WHAT TO PRODUCE:
In the listing below, pick out lines with "积分商城".

● ● ● ● ●

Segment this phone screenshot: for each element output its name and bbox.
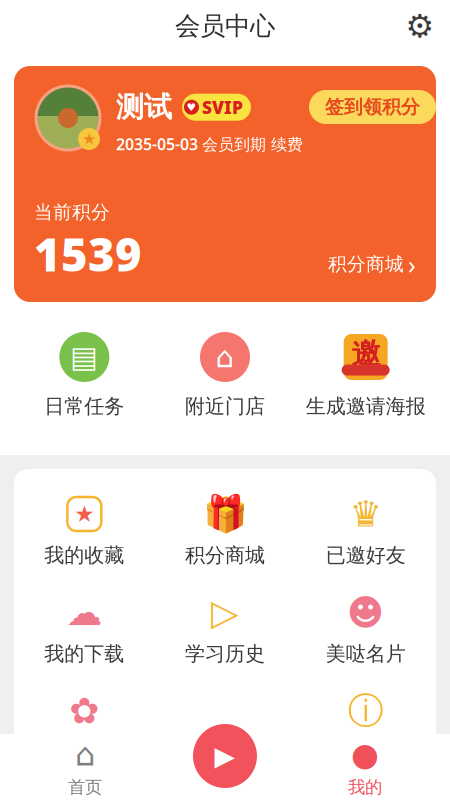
staticText: 附近门店 (185, 394, 265, 419)
staticText: 首页 (68, 776, 102, 798)
button[interactable]: ⓘ (295, 692, 436, 767)
staticText: 学习历史 (185, 642, 265, 666)
staticText: ★ (74, 501, 94, 527)
button[interactable]: ⌂ (0, 736, 170, 798)
staticText: SVIP (202, 96, 243, 119)
staticText: ⌂ (216, 340, 234, 374)
button[interactable]: ☻ (295, 594, 436, 666)
staticText: 我的 (348, 776, 382, 798)
staticText: ▷ (211, 592, 239, 633)
button[interactable]: ♛ (295, 495, 436, 568)
staticText: 日常任务 (44, 394, 124, 419)
staticText: ✿ (69, 691, 99, 732)
staticText: 2035-05-03 会员到期 续费 (116, 133, 303, 155)
button[interactable]: ● (280, 736, 450, 798)
staticText: ♥ (186, 101, 196, 113)
staticText: ★ (82, 130, 96, 148)
button[interactable] (155, 692, 295, 767)
staticText: 我的收藏 (44, 543, 124, 568)
button[interactable]: 积分商城 (328, 247, 416, 281)
button[interactable]: 邀 (295, 332, 436, 419)
staticText: 测试 (116, 90, 172, 124)
staticText: 会员中心 (175, 10, 275, 42)
staticText: › (408, 247, 416, 281)
button[interactable]: ⌂ (155, 332, 295, 419)
staticText: 邀 (351, 336, 380, 372)
button[interactable]: ✿ (14, 692, 155, 767)
staticText: ⌂ (75, 736, 95, 772)
button[interactable]: ☁ (14, 594, 155, 666)
staticText: ⚙ (406, 8, 434, 44)
staticText: ▤ (70, 340, 98, 374)
staticText: 积分商城 (328, 253, 404, 276)
staticText: 🎁 (202, 493, 248, 534)
button[interactable]: Settings (398, 4, 442, 48)
button[interactable]: Play (186, 717, 264, 795)
staticText: 我的下载 (44, 642, 124, 666)
staticText: ☁ (66, 592, 102, 633)
staticText: 当前积分 (34, 201, 110, 224)
button[interactable]: ▷ (155, 594, 295, 666)
staticText: ● (351, 736, 379, 772)
staticText: 已邀好友 (326, 543, 406, 568)
staticText: 积分商城 (185, 543, 265, 568)
staticText: ☻ (347, 592, 385, 633)
staticText: 签到领积分 (325, 96, 420, 118)
button[interactable]: ★ (14, 495, 155, 568)
staticText: 1539 (34, 224, 142, 284)
button[interactable]: ▤ (14, 332, 155, 419)
staticText: ▶ (214, 741, 236, 771)
staticText: ⓘ (348, 689, 384, 733)
button[interactable]: 🎁 (155, 495, 295, 568)
staticText: 美哒名片 (326, 642, 406, 666)
button[interactable]: 签到领积分 (309, 90, 416, 124)
staticText: ♛ (350, 494, 382, 534)
staticText: 生成邀请海报 (306, 394, 426, 419)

● ● ● ● ●

SOLUTION:
button[interactable]: 积分商城 (328, 247, 416, 281)
staticText: 积分商城 (328, 253, 404, 276)
staticText: 积分商城 (185, 543, 265, 568)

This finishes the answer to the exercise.